Member of the Indiana House of Representatives from the 64th district
- In office November 3, 2004 – November 8, 2006
- Preceded by: John G. Frenz
- Succeeded by: Kreg Battles

Personal details
- Party: Republican
- Spouse: Melissa
- Children: 2
- Alma mater: Indiana State University (BA)
- Occupation: State Representative (64th District, Indiana)

= Troy Woodruff =

American politician

Troy Woodruff was state representative of Indiana's 64th district, which includes parts of Daviess, Knox, Gibson, and Pike counties, from 2004 to 2006. He ran for re-election in 2006 but was defeated by the Democratic Party candidate, high-school teacher Kreg Battles.

==Criticism==
Best-known of Woodruff's contributions was his part in establishing daylight saving time in Indiana. While running for office, the public was told he did not support putting Indiana on daylight saving time. However, after becoming more educated about the subject, Woodruff voted in favor of establishing it in the state. This led to much of the public voting against Woodruff in the 2006 election.

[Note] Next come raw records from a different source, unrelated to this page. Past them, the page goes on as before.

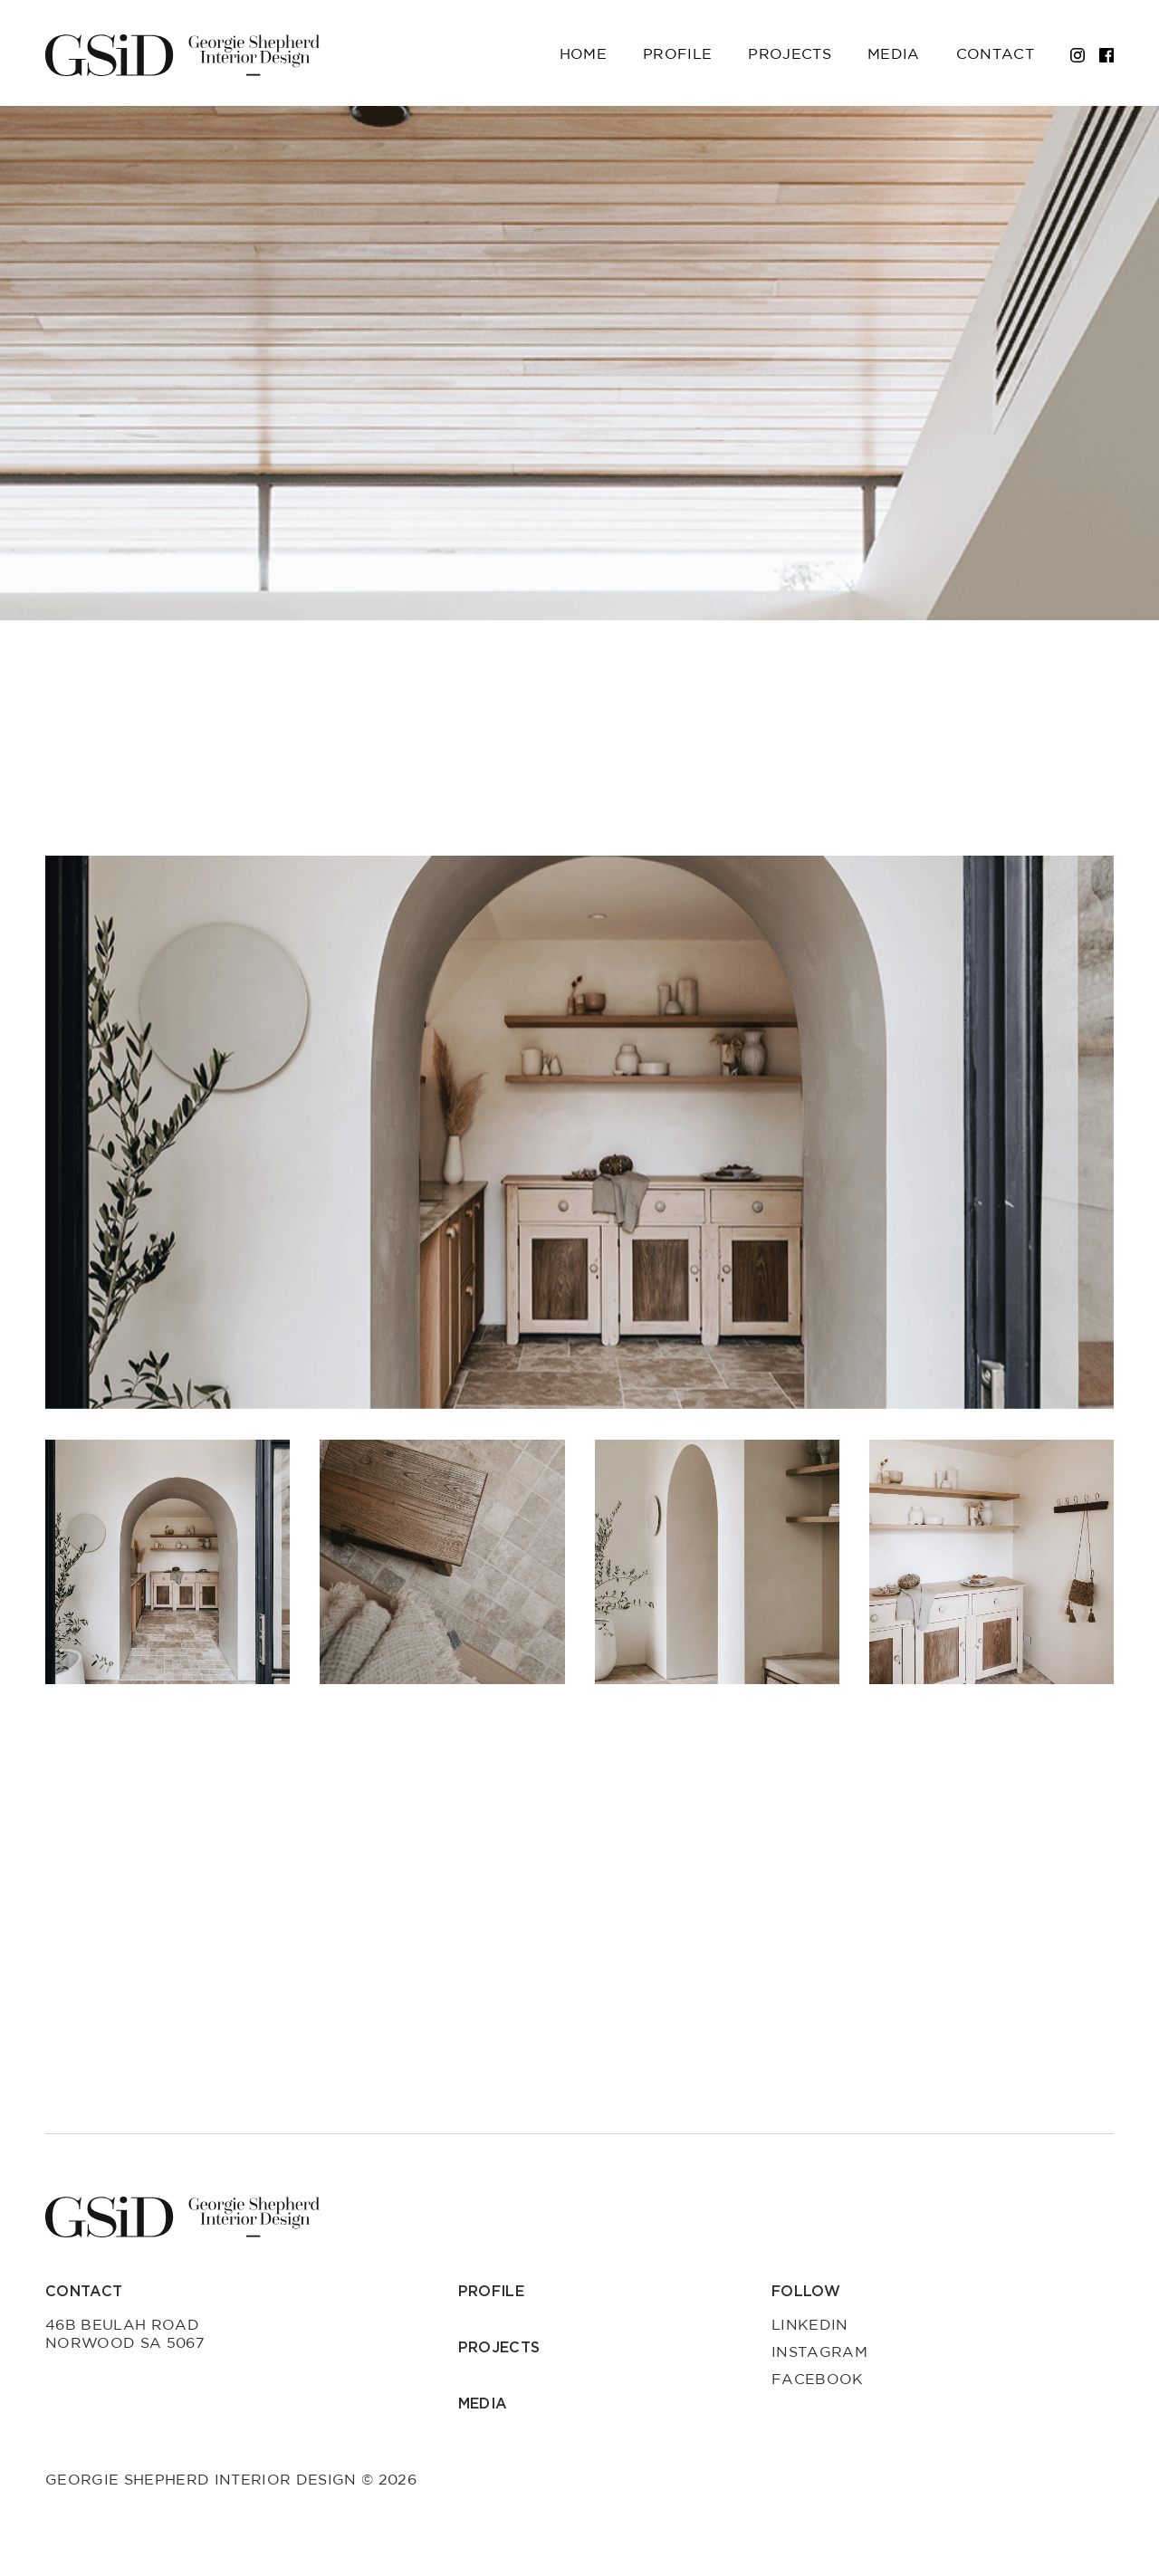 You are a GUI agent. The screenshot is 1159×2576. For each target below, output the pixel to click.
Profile (677, 54)
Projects (789, 54)
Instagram (819, 2352)
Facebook (817, 2379)
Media (893, 54)
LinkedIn (809, 2325)
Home (583, 54)
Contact (995, 54)
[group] (579, 1132) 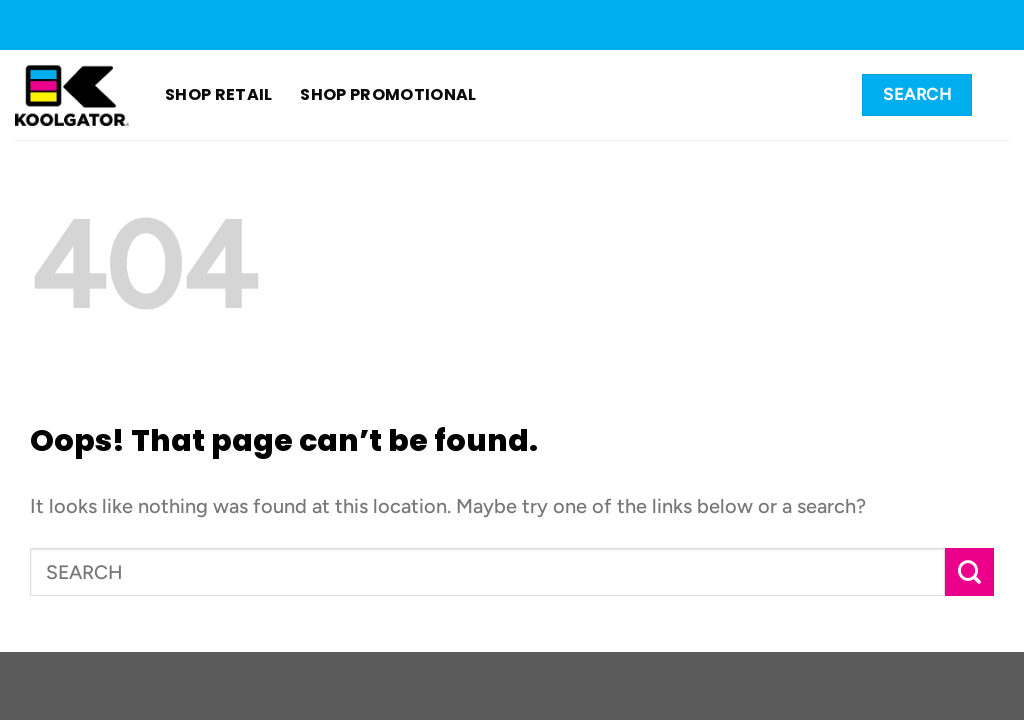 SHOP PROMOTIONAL (364, 94)
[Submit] (969, 572)
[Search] (917, 95)
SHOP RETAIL (219, 94) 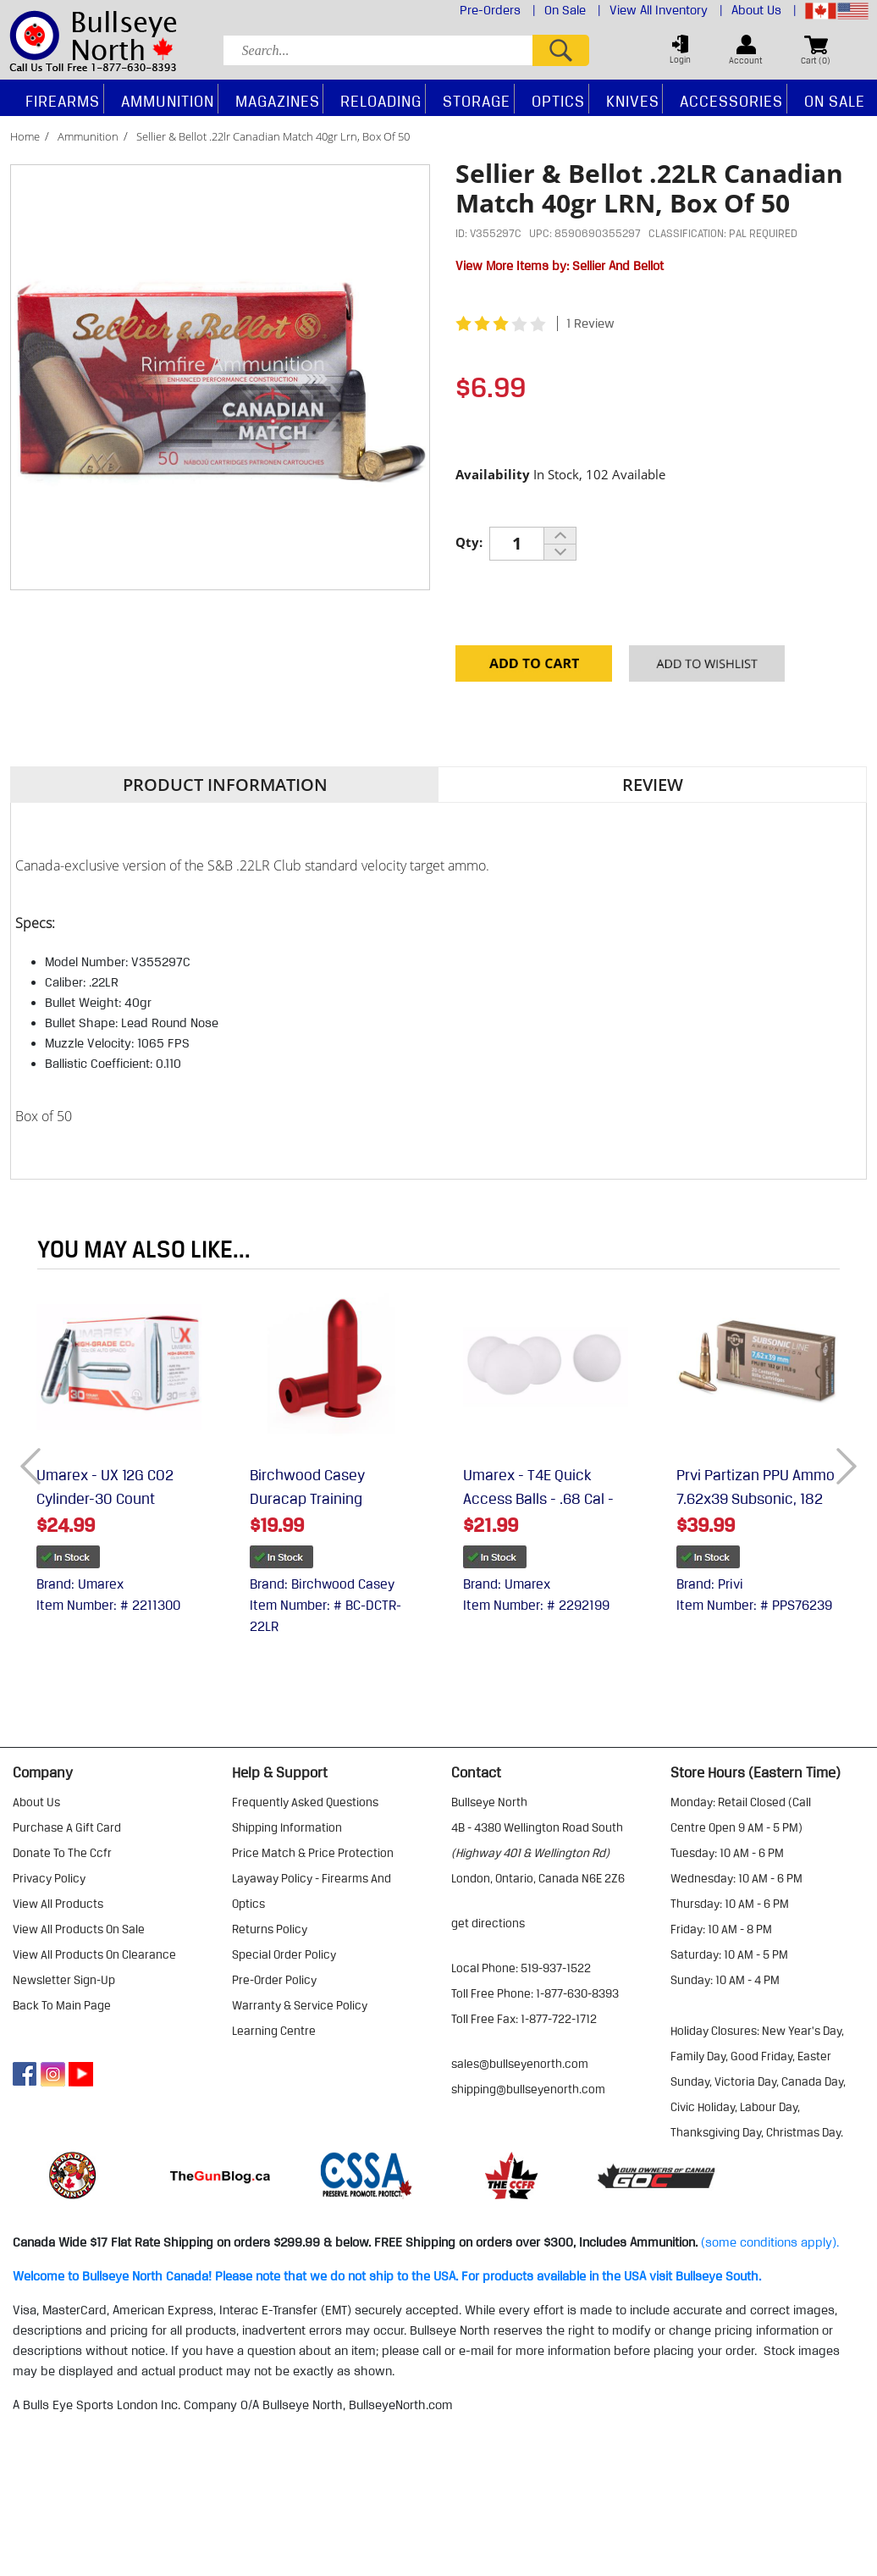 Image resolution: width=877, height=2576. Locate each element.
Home (25, 136)
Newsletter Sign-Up (64, 1980)
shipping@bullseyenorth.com (528, 2089)
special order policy (284, 1954)
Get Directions (488, 1923)
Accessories (731, 100)
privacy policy (49, 1878)
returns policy (269, 1929)
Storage (476, 100)
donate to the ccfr (62, 1853)
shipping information (287, 1827)
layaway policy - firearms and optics (311, 1890)
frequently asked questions (305, 1802)
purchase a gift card (67, 1827)
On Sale (572, 10)
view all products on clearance (94, 1954)
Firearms (62, 100)
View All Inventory (666, 10)
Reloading (381, 100)
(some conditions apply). (770, 2242)
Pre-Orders (498, 10)
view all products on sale (79, 1929)
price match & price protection (313, 1853)
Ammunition (88, 136)
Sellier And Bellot (618, 266)
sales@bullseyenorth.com (519, 2063)
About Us (764, 10)
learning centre (274, 2030)
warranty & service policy (299, 2005)
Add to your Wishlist (707, 668)
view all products (58, 1903)
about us (36, 1802)
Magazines (277, 100)
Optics (558, 100)
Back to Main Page (62, 2005)
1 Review (590, 323)
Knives (632, 100)
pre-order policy (274, 1980)
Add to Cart (533, 668)
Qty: (469, 541) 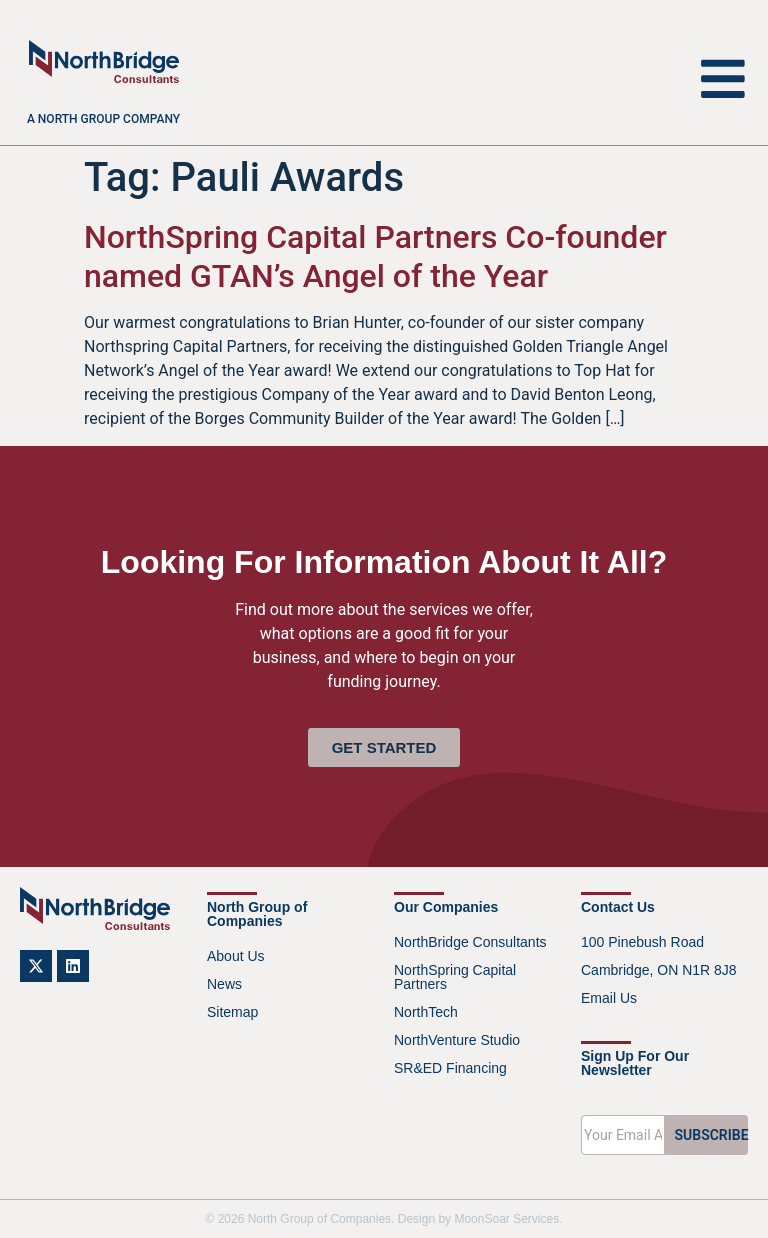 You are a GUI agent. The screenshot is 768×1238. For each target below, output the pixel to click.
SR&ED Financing (450, 1068)
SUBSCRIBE (712, 1135)
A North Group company (103, 119)
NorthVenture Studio (457, 1040)
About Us (236, 956)
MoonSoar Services (506, 1219)
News (224, 984)
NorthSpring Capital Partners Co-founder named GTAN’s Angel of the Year (375, 256)
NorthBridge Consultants (470, 942)
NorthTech (426, 1012)
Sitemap (232, 1012)
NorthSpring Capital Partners (455, 977)
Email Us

Less-known issues that Woodruff pursued included allowing home school students to play sports for public schools. He worked closely with homeschool students to pass legislation legalizing their involvement in public school sports.

==Involvements==
Woodruff worked for several organizations and politicians, including Indiana Right to Life, U.S. Representative John Hostettler, and Indiana Governor Mitch Daniels. He was appointed chief of staff to the Indiana Department of Transportation in May 2012. He resigned in July 2014.

==Support==
In his elections, Woodruff was supported by Governor Mitch Daniels' campaign staff as well as local homeschool students. Troy stayed on good terms with homeschool students from Vincennes, Indiana and many of them helped with his campaigns. He was assisted in the 2006 election by a two-week homeschool student project. Among the participants were homeschool students from Illinois, Indiana, Kentucky, and Ohio.